The sudden decision to step down by the man deemed by many to be the world’s best central banker has raised doubts over the Indian government’s commitment to structural reforms, as well as India’s position as a harbor of safety amid troubles in other emerging markets.
Reserve Bank of India (RBI) chief Raghuram Rajan announced at the weekend that he would not seek a second term when his three-year reign ended in September, and would return to academia instead.
Rajan, a former chief economist at the International Monetary Fund, has earned rockstar status in the financial industry for his achievements, which include lowering runaway consumer prices and stabilizing the exchange rate.

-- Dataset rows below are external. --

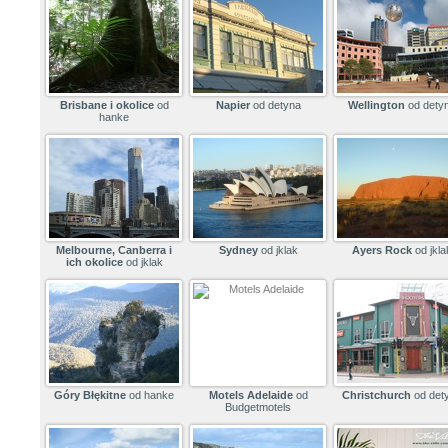
Brisbane i okolice
od
Napier
od detyna
Wellington
od dety
hanke
Melbourne, Canberra i
Sydney
od jklak
Ayers Rock
od jkla
ich okolice
od jklak
Góry Błękitne
od hanke
Motels Adelaide
od
Christchurch
od det
Budgetmotels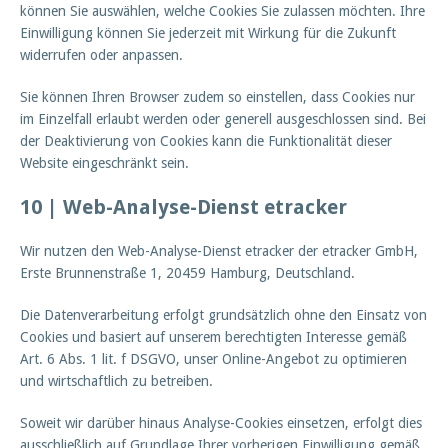
können Sie auswählen, welche Cookies Sie zulassen möchten. Ihre
Einwilligung können Sie jederzeit mit Wirkung für die Zukunft
widerrufen oder anpassen.
Sie können Ihren Browser zudem so einstellen, dass Cookies nur
im Einzelfall erlaubt werden oder generell ausgeschlossen sind. Bei
der Deaktivierung von Cookies kann die Funktionalität dieser
Website eingeschränkt sein.
10 |
Web-Analyse-Dienst etracker
Wir nutzen den Web-Analyse-Dienst etracker der etracker GmbH,
Erste Brunnenstraße 1, 20459 Hamburg, Deutschland.
Die Datenverarbeitung erfolgt grundsätzlich ohne den Einsatz von
Cookies und basiert auf unserem berechtigten Interesse gemäß
Art. 6 Abs. 1 lit. f DSGVO, unser Online-Angebot zu optimieren
und wirtschaftlich zu betreiben.
Soweit wir darüber hinaus Analyse-Cookies einsetzen, erfolgt dies
ausschließlich auf Grundlage Ihrer vorherigen Einwilligung gemäß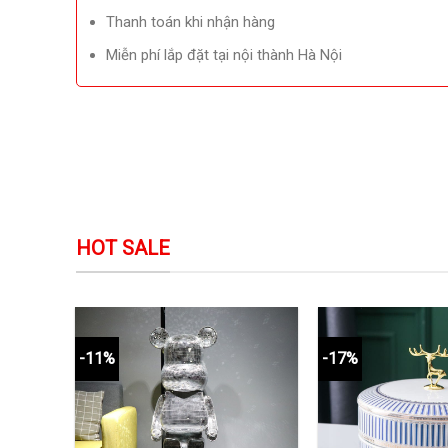
Thanh toán khi nhận hàng
Miễn phí lắp đặt tại nội thành Hà Nội
HOT SALE
-11%
-17%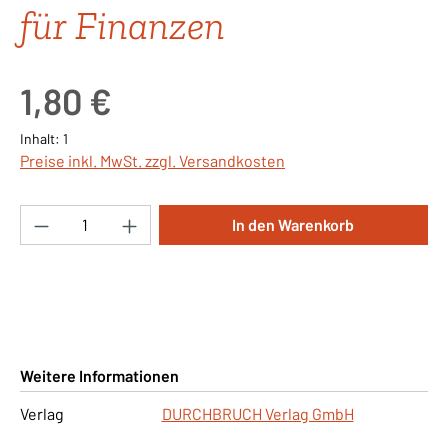
für Finanzen
Regulärer Preis:
1,80 €
Inhalt:
1
Preise inkl. MwSt. zzgl. Versandkosten
Produkt Anzahl: Gib den gewünschten Wert ei
In den Warenkorb
Weitere Informationen
Verlag
DURCHBRUCH Verlag GmbH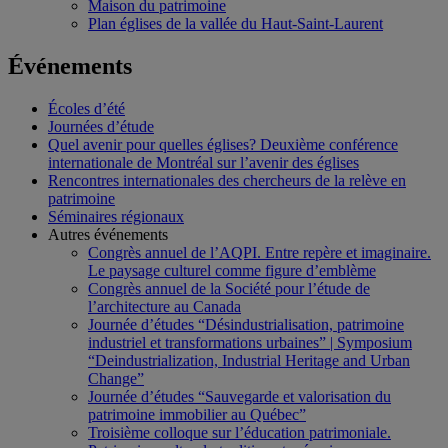
Maison du patrimoine
Plan églises de la vallée du Haut-Saint-Laurent
Événements
Écoles d’été
Journées d’étude
Quel avenir pour quelles églises? Deuxième conférence
internationale de Montréal sur l’avenir des églises
Rencontres internationales des chercheurs de la relève en
patrimoine
Séminaires régionaux
Autres événements
Congrès annuel de l’AQPI. Entre repère et imaginaire.
Le paysage culturel comme figure d’emblème
Congrès annuel de la Société pour l’étude de
l’architecture au Canada
Journée d’études “Désindustrialisation, patrimoine
industriel et transformations urbaines” | Symposium
“Deindustrialization, Industrial Heritage and Urban
Change”
Journée d’études “Sauvegarde et valorisation du
patrimoine immobilier au Québec”
Troisième colloque sur l’éducation patrimoniale.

“When Rajan took the helm in September 2013, the economy was declining at an annualized rate of 2 percent on quarter, consumer prices were soaring 9.8 percent, the rupee was down 16.6 percent from the year earlier, and the current account deficit was estimated at 4 percent of GDP,” independent analyst and CNBC columnist Michael Ivanovitch said. “He is now leaving an economy growing at a rate of 9.6 percent, inflation is down to 5.8 percent, the rupee lost only 4.7 percent from its year-earlier level, and the estimated current account deficit is about 1 percent of GDP.”
Famously gloomy investor Marc Faber has reportedly called Rajan “the only central banker I trust,” while another high-profile investor, Jim Rogers, has described him as “probably the best central banker in the world.”